I only received one thing from them, which was confirmation that there was still a discrepancy between what they were observing in the sky and what we were seeing on the ground. This Death Shrine wasn’t to blame, which wasn’t comforting, though I was curious about what was causing the phenomenon.
I had a feeling the city held those answers too.
For the time being though, not only did I make sure all intel was extracted from the lab, but I also started messing with the Neural Gem.
Although it lacked the same self awareness that the Shrine had, that would only serve me further. I didn’t do much with it the day after waking up, but on the third day I finally put it to the test.
I sat in the main room of the lab and took out my workbench. There was no way I would leave it back at Wonderland.
I put the Neural Gem atop it and created an independent Nodenet and storage system separate from everything already present. After that I activated the cradle the Neural Gem was sitting in and connected it to the barebones system, using my SEER Knife to poke and prod it while watching its reactions, the seal being removed.
The result? The Neural Gem immediately moved to take over the Nodenet it was connected to. It started brute forcing my software, which sounded every security alarm there was, all while infecting the empty storages with its own data.
I extracted some of the data while letting it grow through the isolated workbench.
Unlike whatever was within the Neural Gem itself, what I was calling bioware was far more comprehensible. It was a living and adapting software that spread through Psyka and enchanting mediums, just like my SEER Knife did. The difference, though, was in both the method and effectiveness. The Neural Gem was unmatched. My software crumbled before it and was quickly replaced with its own bioware.

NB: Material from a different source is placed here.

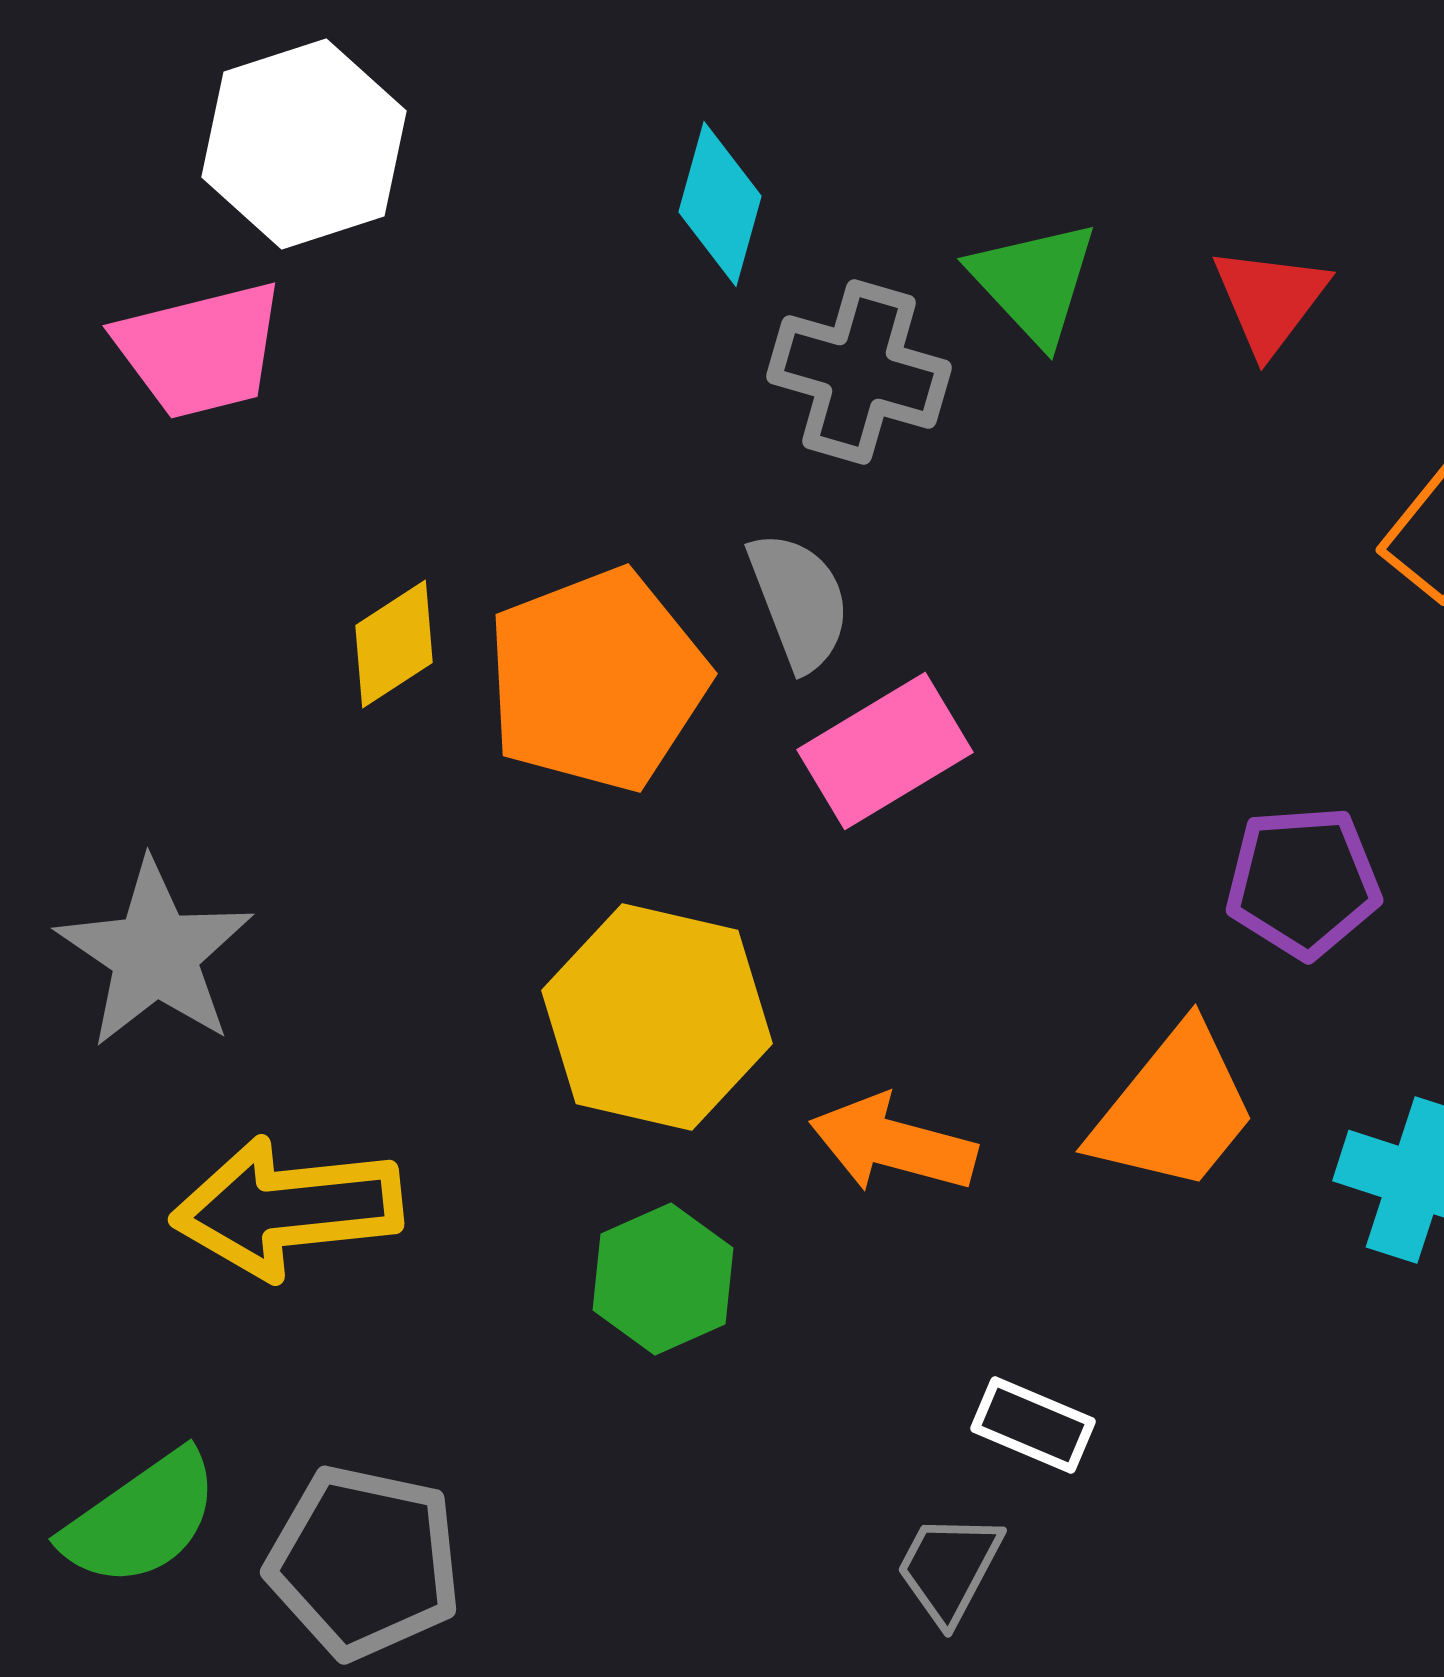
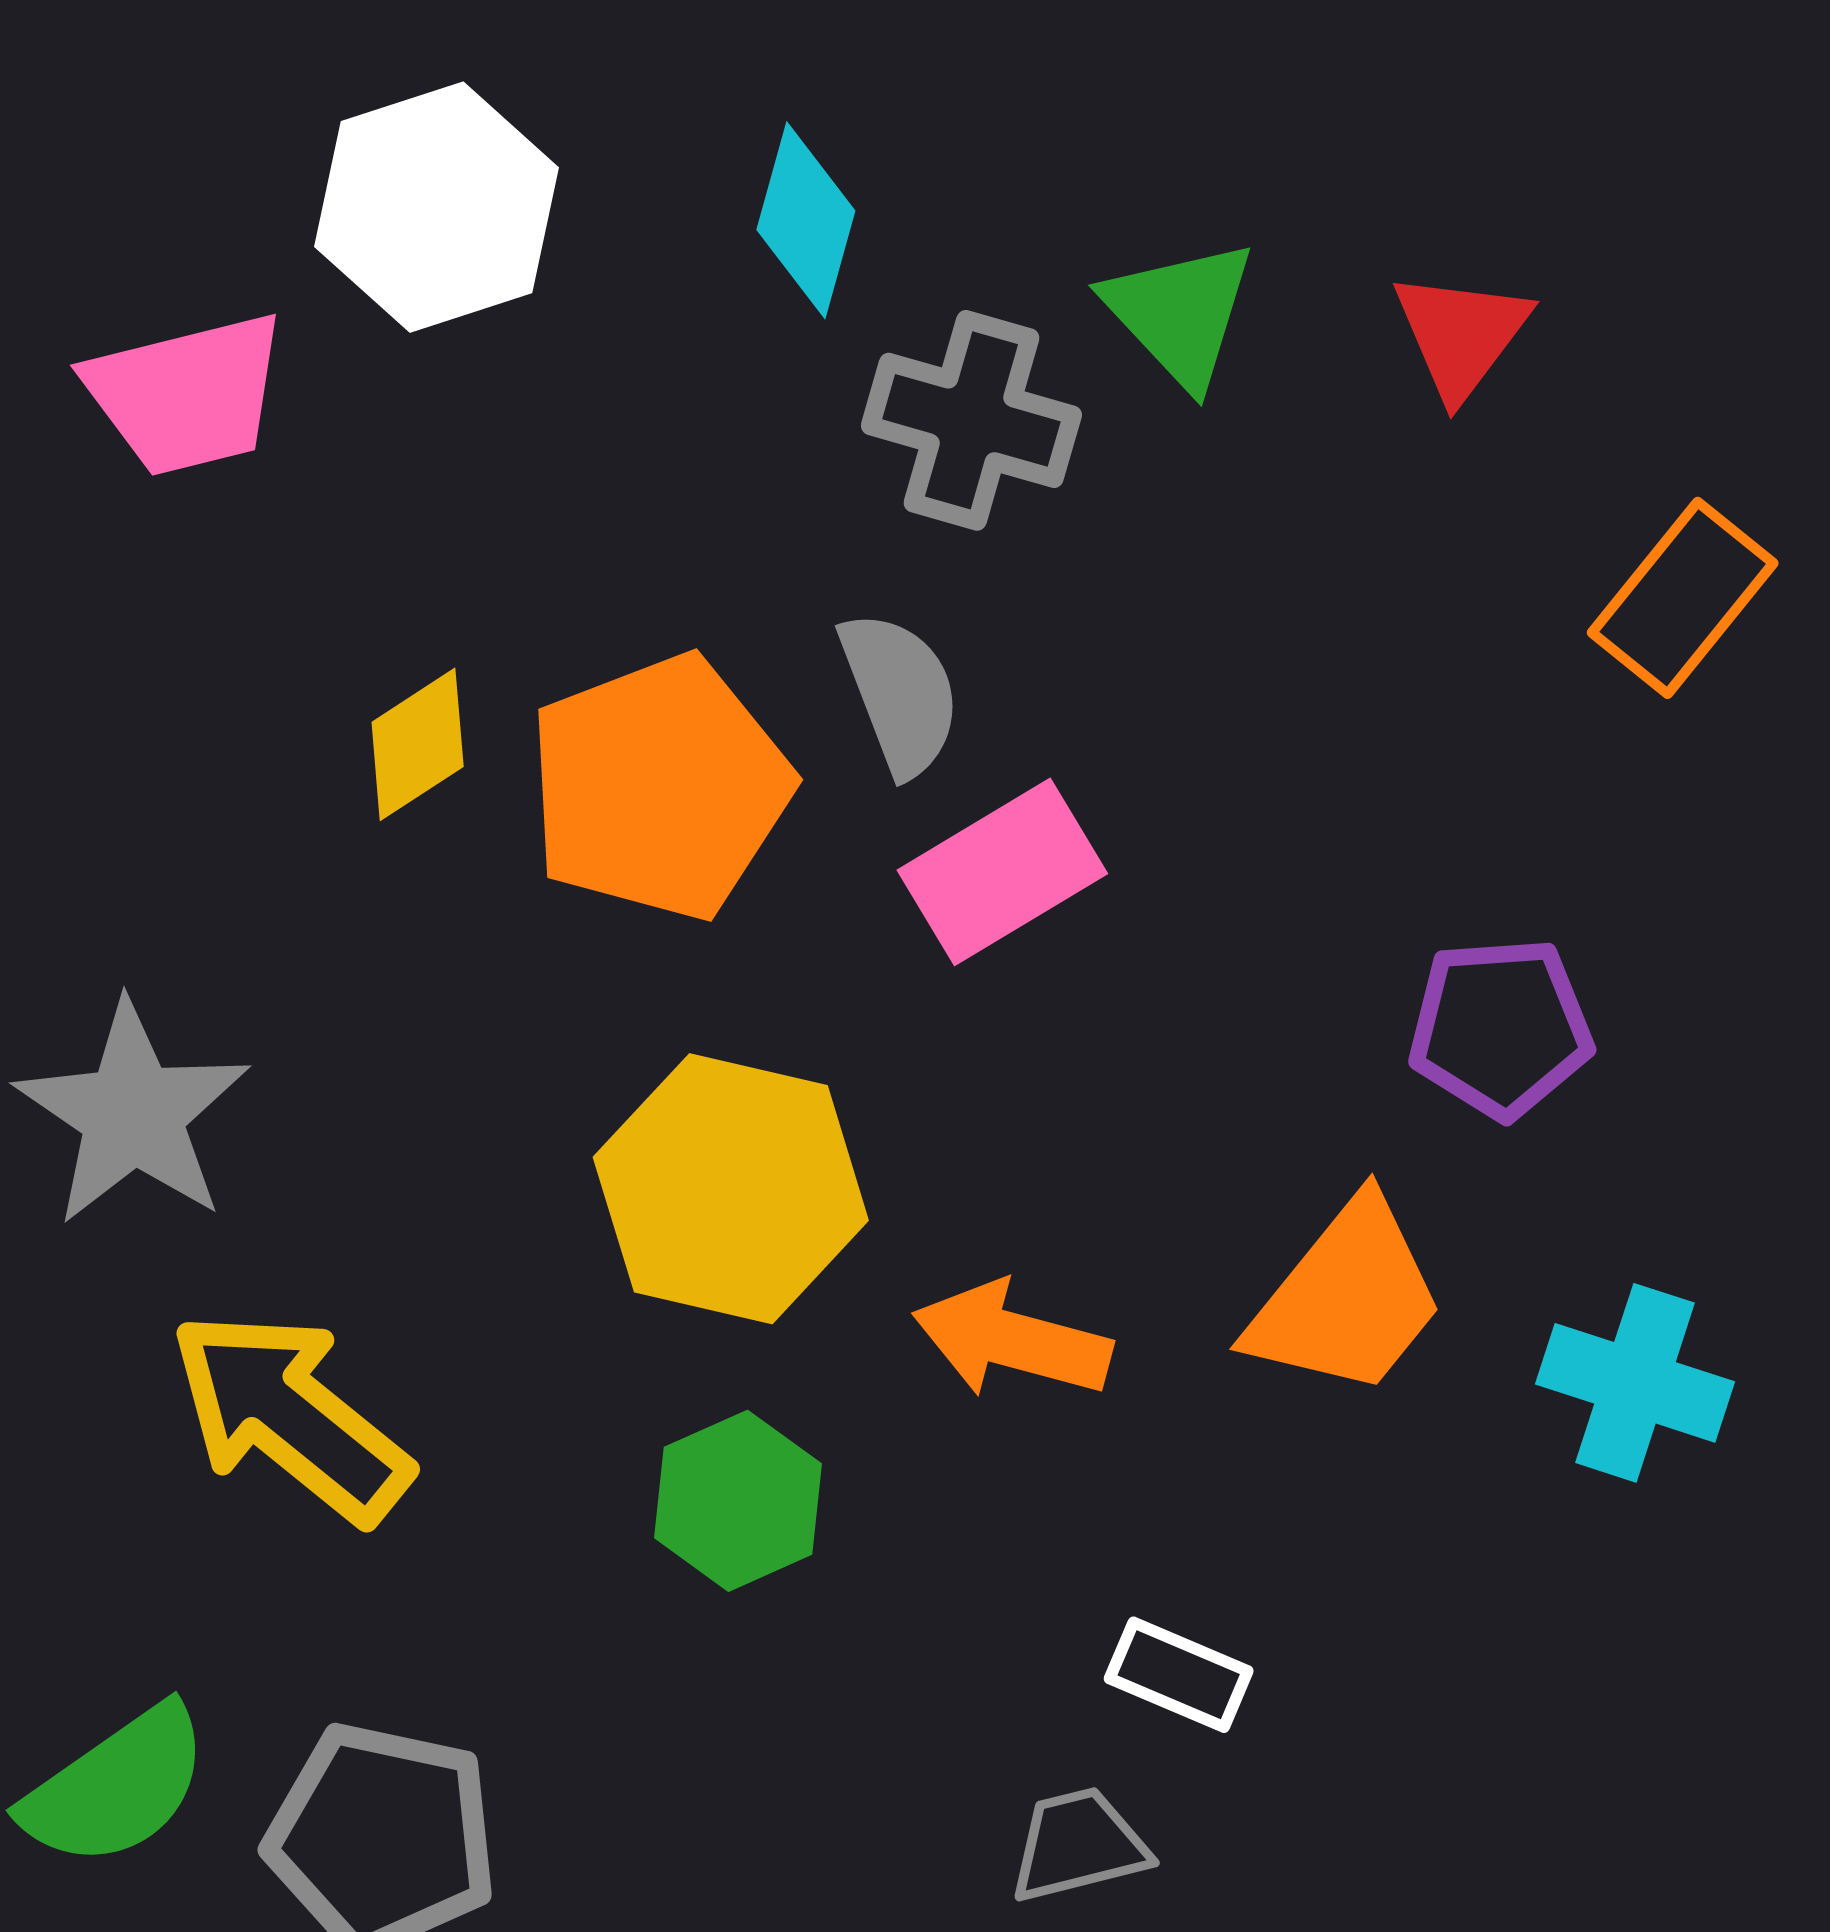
white hexagon: (304, 144) -> (437, 207), moved
yellow arrow: (287, 1208) -> (290, 1416), turned 45
gray trapezoid: (949, 1568) -> (1079, 1845), turned 48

But there wasn’t anything for the Neural Gem to latch onto. It was an isolated system surrounded by metal. There was no biomass for it to infect, nothing that would allow it to grow once more.
But it was insatiable. It ate all the Psyka I threw at it and everything within the system itself, draining the Crystal powering it and scouring everything for a small crack to slip through.
I continued to scour the bioware it was generating. The biological software was adapted according to the Neural Gem’s desires. Once it realized that there was no crack to escape to, it started trying to find something that would let it observe.
When it couldn’t find that, it started taking over the Node within the workbench and created software on the fly to use it.
Then it started trying to send out signals, which went nowhere. I checked those signals, not recognizing the language.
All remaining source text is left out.